• _Exercise directions_: Lines to return, exactly: from the line with "experience." to the line with "to make them easier to share or store without" in the entries below, both included.

##########

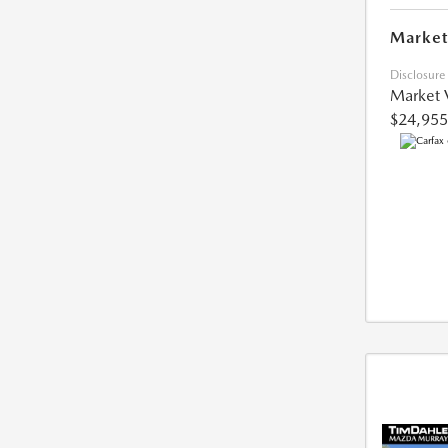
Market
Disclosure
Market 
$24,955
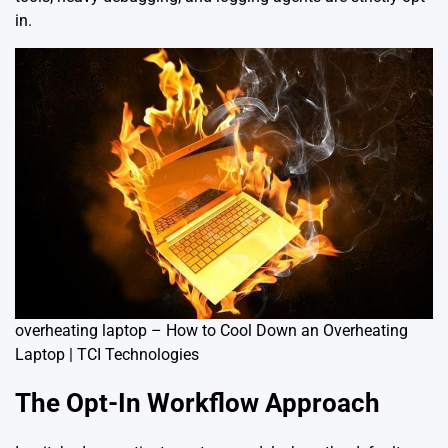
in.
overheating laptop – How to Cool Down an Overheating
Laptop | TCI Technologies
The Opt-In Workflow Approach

##########

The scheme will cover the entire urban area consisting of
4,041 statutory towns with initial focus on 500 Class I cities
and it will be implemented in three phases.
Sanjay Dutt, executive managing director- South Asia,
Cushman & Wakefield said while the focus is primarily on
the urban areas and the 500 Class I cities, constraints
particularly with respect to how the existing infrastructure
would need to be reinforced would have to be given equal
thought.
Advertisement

##########

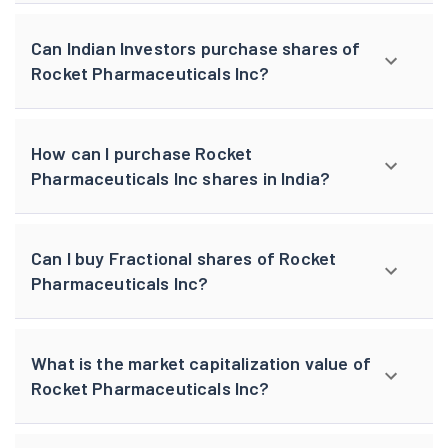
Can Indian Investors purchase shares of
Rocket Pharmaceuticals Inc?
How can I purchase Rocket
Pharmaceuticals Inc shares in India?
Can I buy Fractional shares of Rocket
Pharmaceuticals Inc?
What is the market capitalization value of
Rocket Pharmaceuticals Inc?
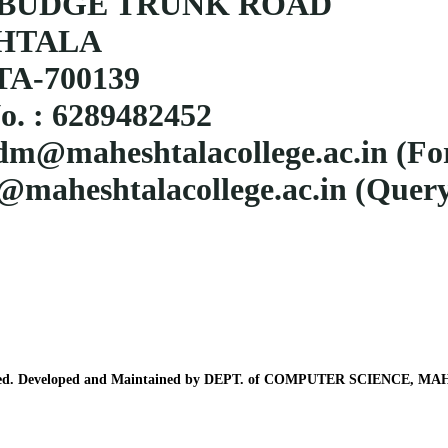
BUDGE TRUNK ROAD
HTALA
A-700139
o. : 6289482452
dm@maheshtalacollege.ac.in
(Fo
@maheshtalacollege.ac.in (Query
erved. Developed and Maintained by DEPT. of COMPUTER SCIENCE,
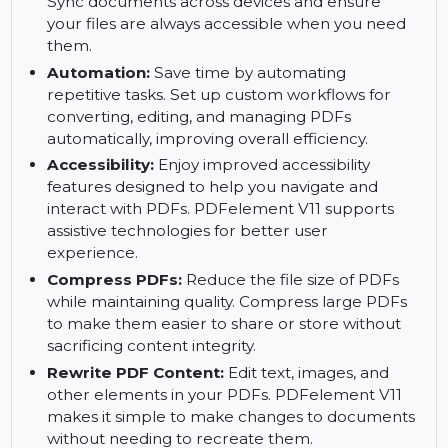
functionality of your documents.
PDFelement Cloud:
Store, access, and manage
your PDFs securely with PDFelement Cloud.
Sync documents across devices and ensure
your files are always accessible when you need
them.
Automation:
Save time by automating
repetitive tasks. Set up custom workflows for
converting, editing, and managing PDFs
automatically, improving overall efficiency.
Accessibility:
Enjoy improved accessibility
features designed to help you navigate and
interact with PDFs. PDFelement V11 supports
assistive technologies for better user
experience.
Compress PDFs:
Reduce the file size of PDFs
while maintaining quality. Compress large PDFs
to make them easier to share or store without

##########

• _The answer_:
experience.
Compress PDFs:
Reduce the file size of PDFs
while maintaining quality. Compress large PDFs
to make them easier to share or store without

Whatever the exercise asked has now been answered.